As imagens deste dossiê são da artista visual Beatriz Toledo, que vive e trabalha entre Brasil, França e Colômbia. O interesse pela geologia e pela matéria mineral atravessa sua obra, que explora tanto as inquirições científicas a respeito das pedras quanto sua capacidade de despertar a imaginação. Nestes trabalhos fotográficos realizados entre 2016 e 2018, Beatriz deixa ver a polimorfia da matéria mineral em estado bruto — as concreções e as saliências rochosas, as estrias coloridas, o glitter natural das pedras — e também as camadas de trabalho artístico: os focos, os cortes, as tintas. Ao mesmo tempo, a artista quer chamar a atenção para os mecanismos de controle e dominação presentes no universo da arte, e sobretudo no modus operandi dos museus, apresentando a tensão entre a matéria bruta e “selvagem” e o impulso de domesticação. Finalmente, o trabalho documenta algo disso, pois, como diz ela, os objetos, ao modo de Man Ray, “tornam-se esculturas pelo fato de terem sido fotografados”. Se aqui a imagem fotográfica cria as esculturas minerais, em seus trabalhos mais recentes Beatriz passou a se interessar mais ainda pelo potencial violento dos elementos minerais, esperando — ou sugerindo — que as rochas possam se vingar (Beatriz diz que sua motivação decorre em parte da leitura do livro de ficção científica de Léon Groc, La revolte des pierres). A transformação do seu interesse coincide com uma exploração de outras mídias — ela tem trabalhado principalmente com vídeos, alguns dos quais podem ser vistos no primeiro número da Rosa. Assim como os textos do dossiê, o trabalho de Beatriz responde ao chamado de uma matéria vibrante, a pedra-areia, e seu potencial (trans)formador.
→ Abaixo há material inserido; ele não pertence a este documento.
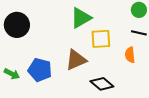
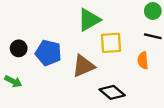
black circle: (17, 25) -> (19, 48), moved, size x0.6
blue pentagon: (40, 70) -> (48, 53), moved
Com este dossiê, queremos trazer para a Rosa um debate ainda incipiente, mas que ganha cada dia mais espaço. Que essas tentativas de ler materialidades possam nos ajudar a encarar o desafio contemporâneo de habitar um mundo onde os recursos se esgotam e as relações estão comodificadas e de criar novas afinidades e “intimidades improváveis” que possam transformar nossa humanidade.